Shen Wei, Zhang Ping, Jiang Yiwei, Tao Hailin, Zi Zhike, Li Li
College of Informatics, Huazhong Agricultural University, Wuhan, China.
Hubei Hongshan Laboratory, Hubei Key Laboratory of Agricultural Bioinformatics, Wuhan, China.
Genome Biol. 2024 Dec 2;25(1):302. doi: 10.1186/s13059-024-03445-x.

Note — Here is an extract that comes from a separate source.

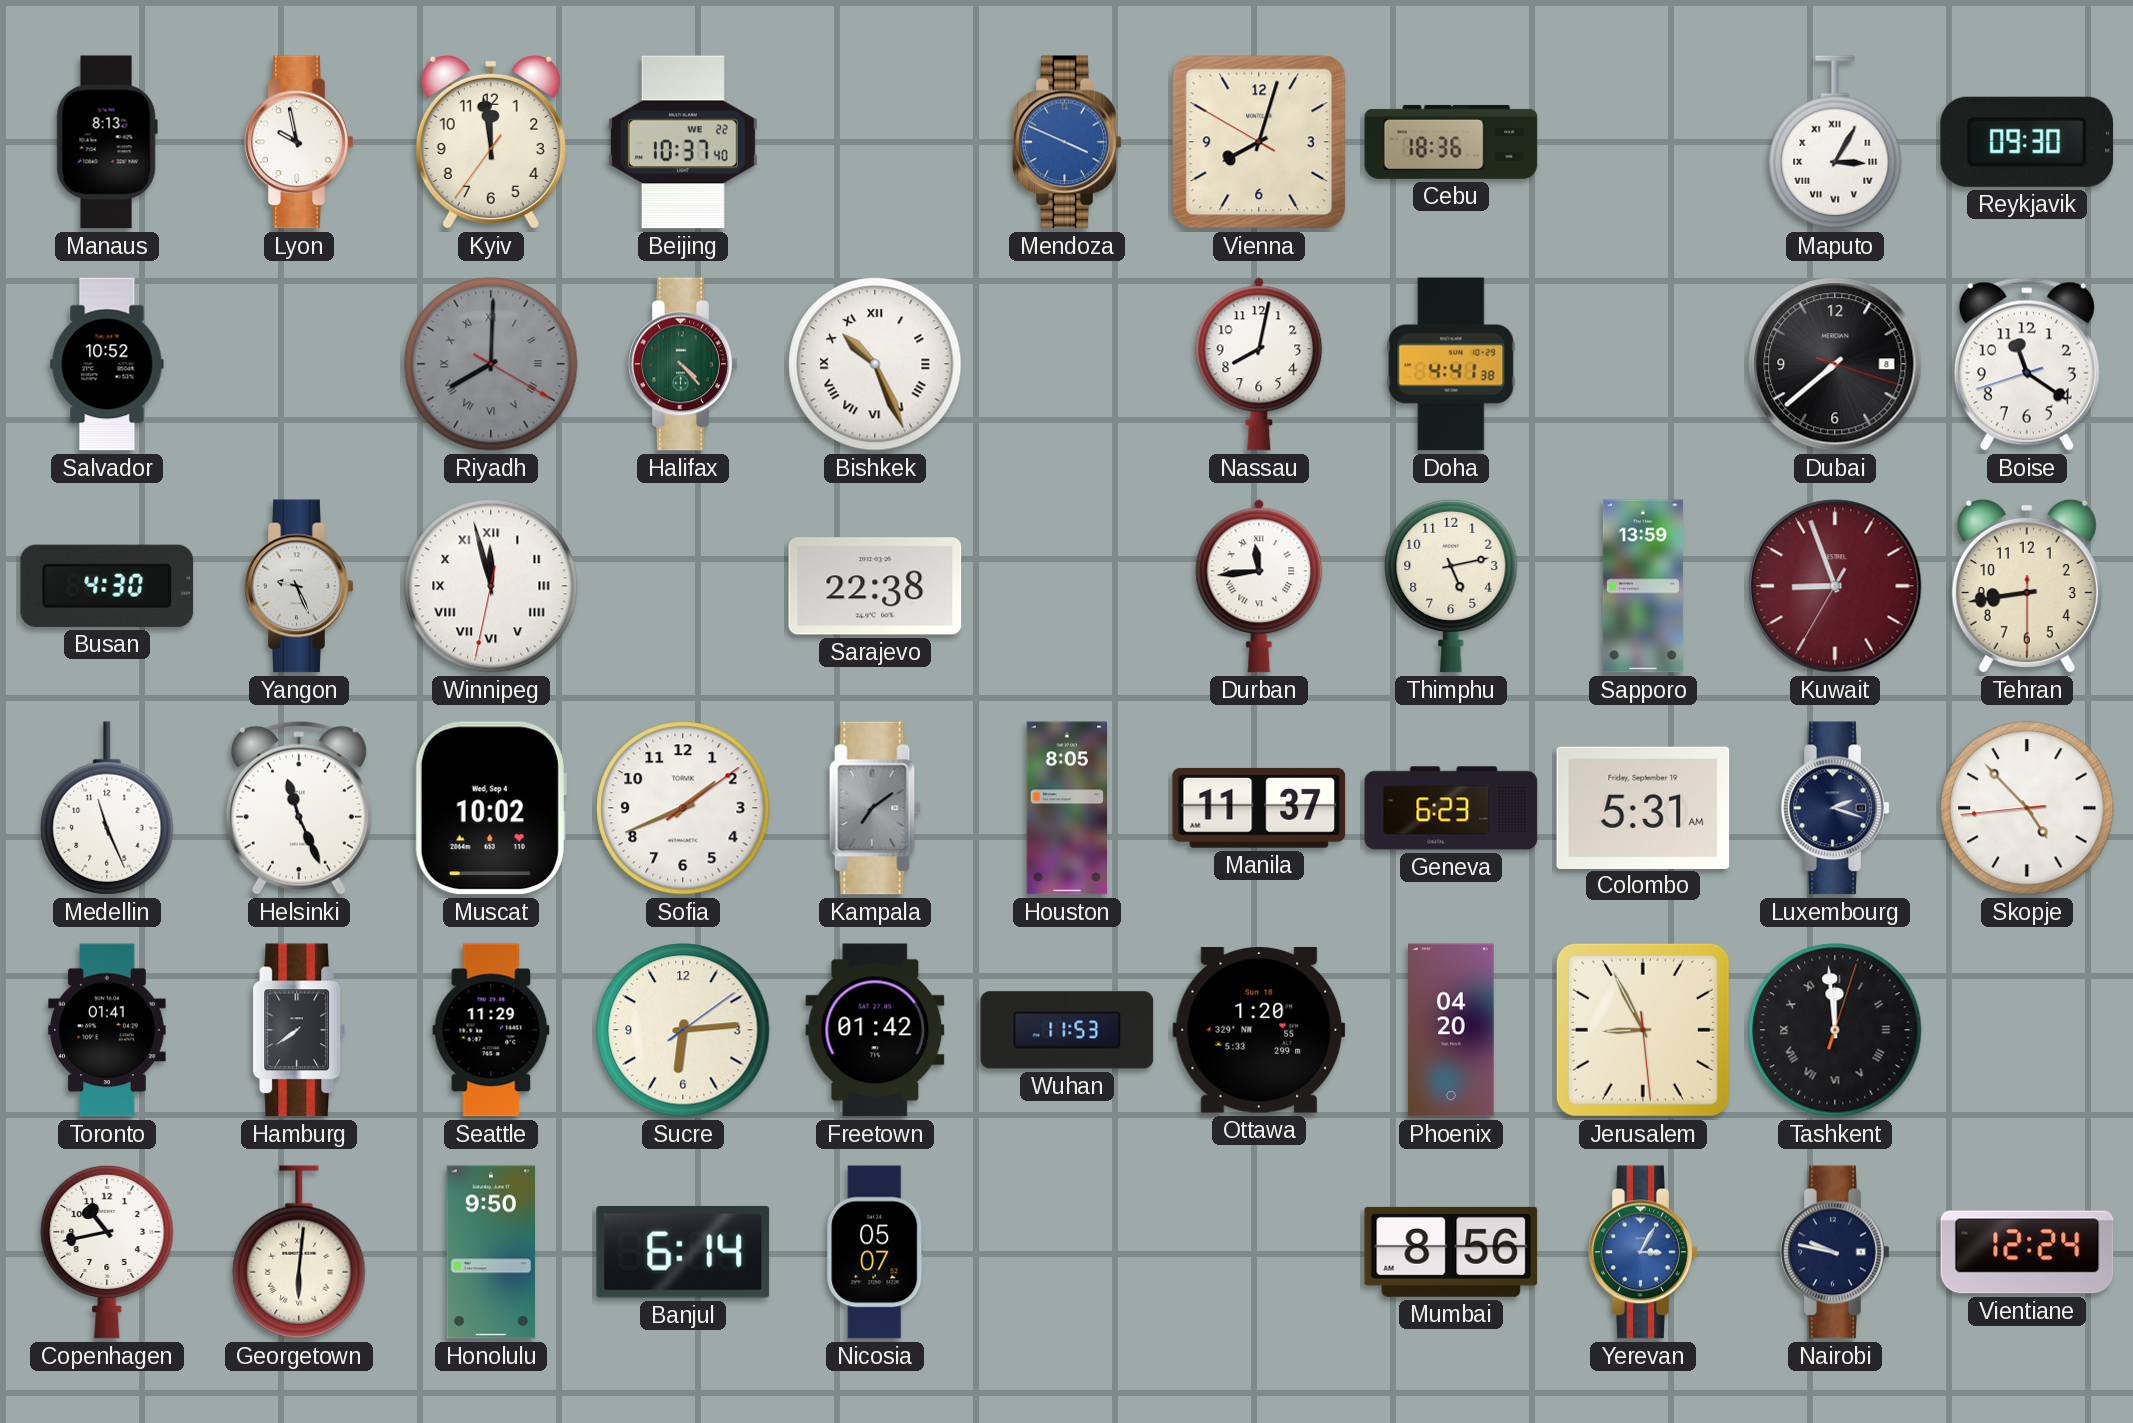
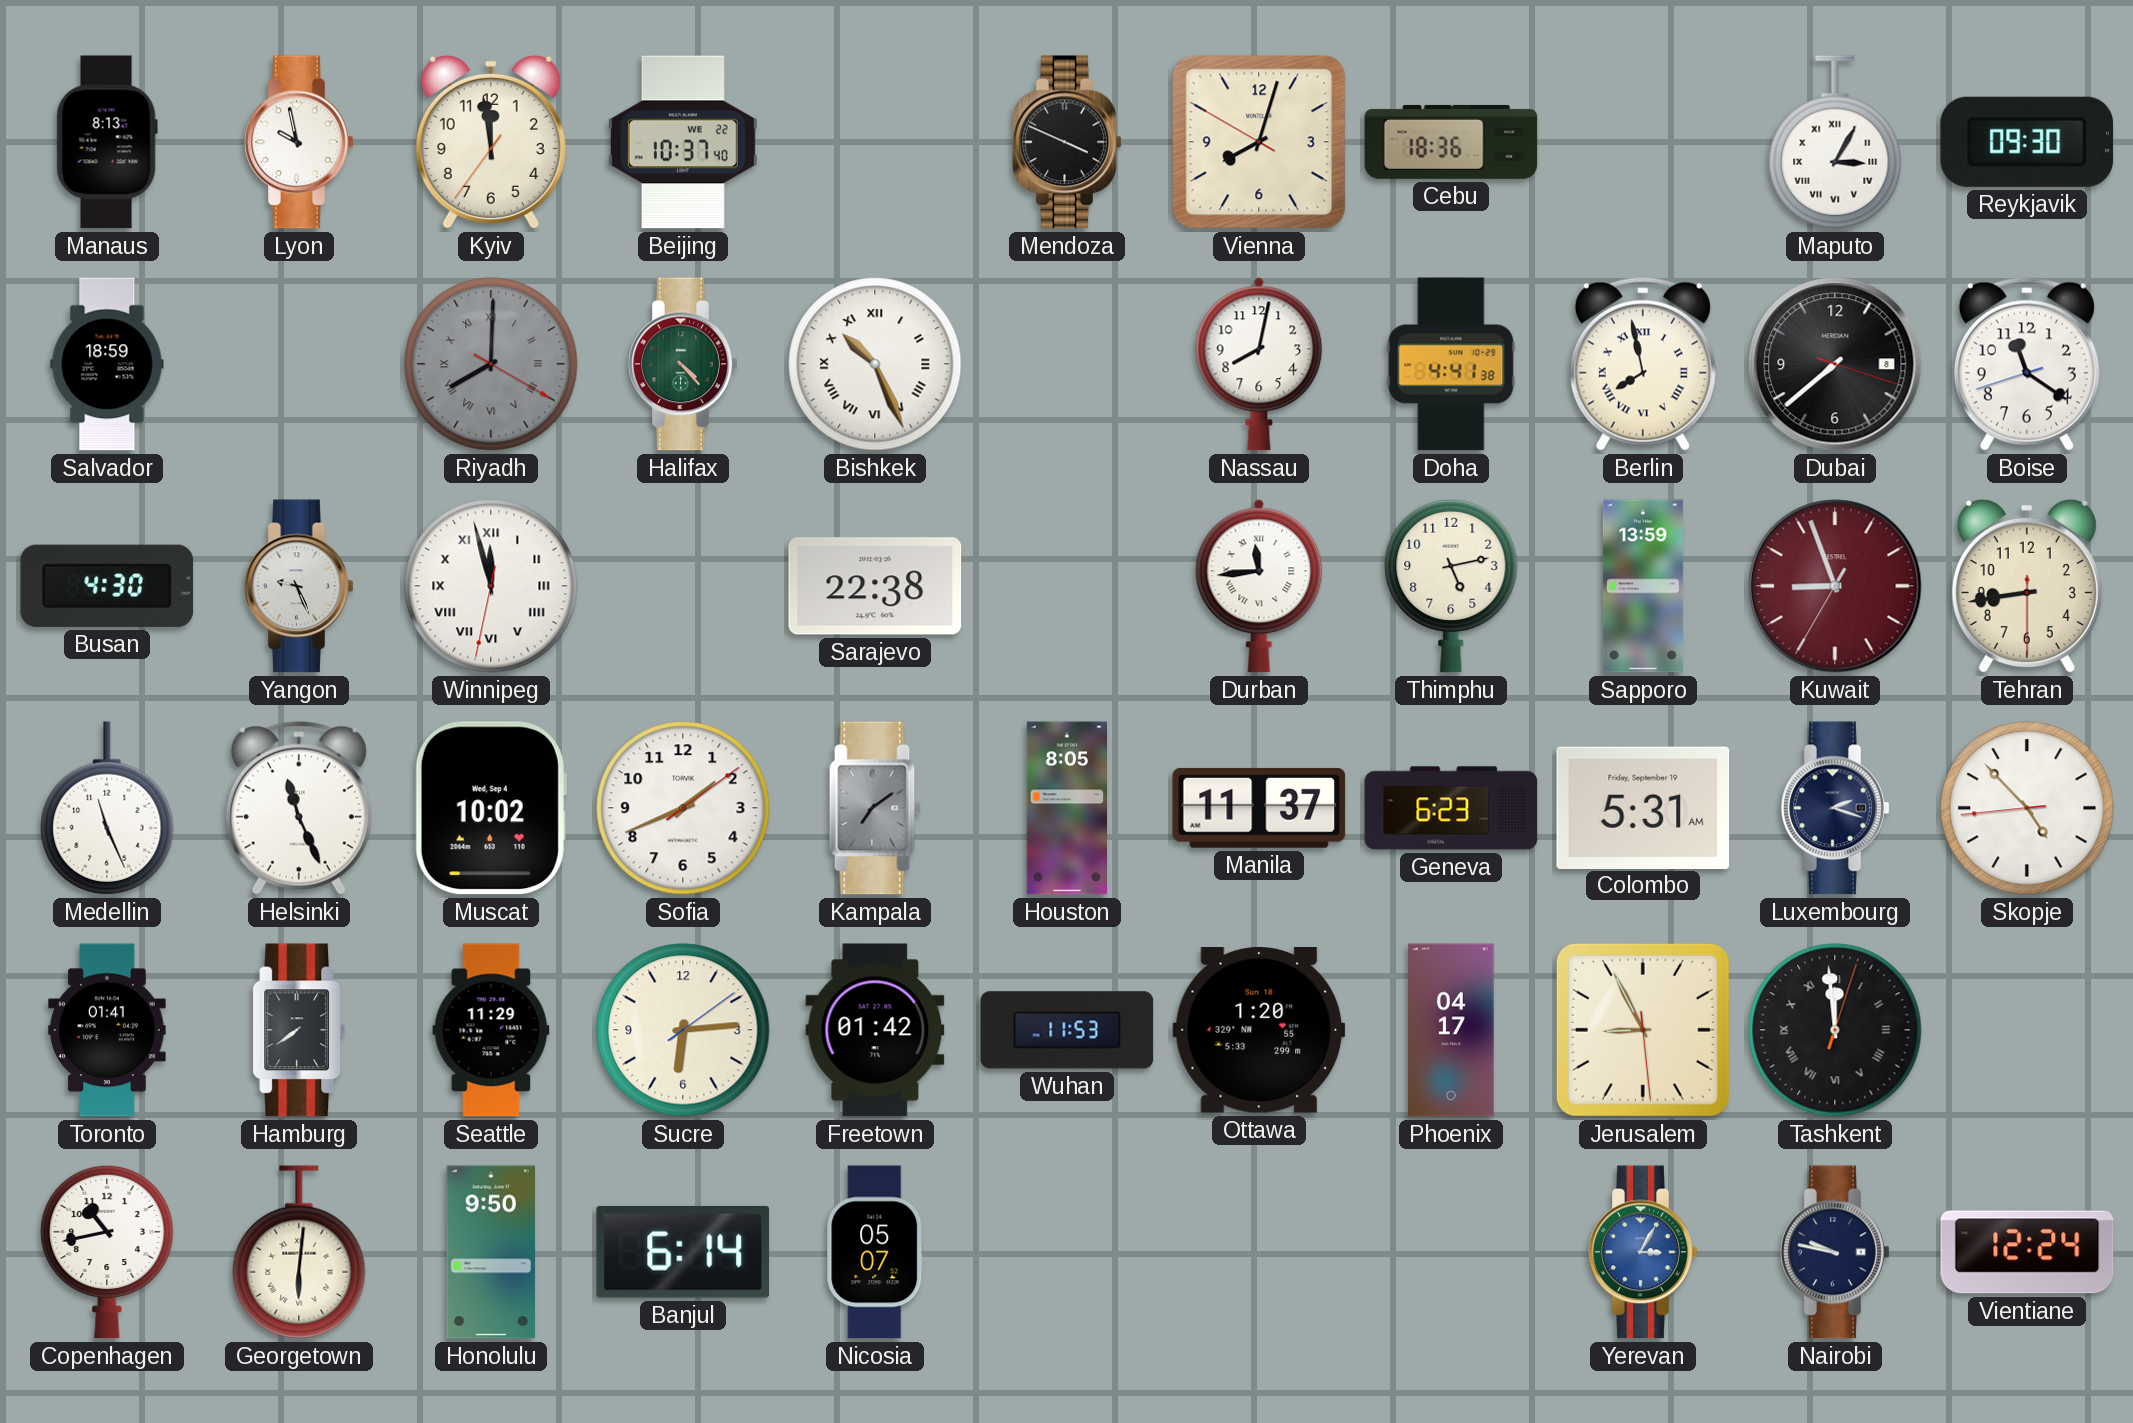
Mendoza dial: blue -> black
Salvador: 10:52 -> 18:59
Berlin: none -> 7:58
Phoenix: 04:20 -> 04:17
Mumbai: 8:56 -> none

Topologically associating domains (TADs) are essential units of genome architecture, influencing transcriptional regulation and diseases. Despite numerous methods proposed for TAD identification, it remains challenging due to complex background and nested TAD structures. We introduce HTAD, a human-in-the-loop TAD caller that combines machine learning with human supervision to achieve high accuracy. HTAD begins with feature extraction for potential TAD border pairs, followed by an interactive labeling process through active learning. Performance assessments using public curation and synthetic datasets demonstrate HTAD's superiority over other state-of-the-art methods and reveal highly hierarchical TAD structures, offering a human-in-the-loop solution for detecting complex genomic patterns.
拓扑相关结构域(TADs)是基因组架构的基本单位,影响转录调控和疾病。尽管提出了许多用于TAD识别的方法,但由于复杂的背景和嵌套的TAD结构,其识别仍然具有挑战性。我们引入了HTAD,这是一种人在回路中的TAD调用工具,它将机器学习与人工监督相结合以实现高精度。HTAD首先对潜在的TAD边界对进行特征提取,然后通过主动学习进行交互式标记过程。使用公共策展和合成数据集进行的性能评估证明了HTAD优于其他现有方法,并揭示了高度分层的TAD结构,为检测复杂的基因组模式提供了一种人在回路中的解决方案。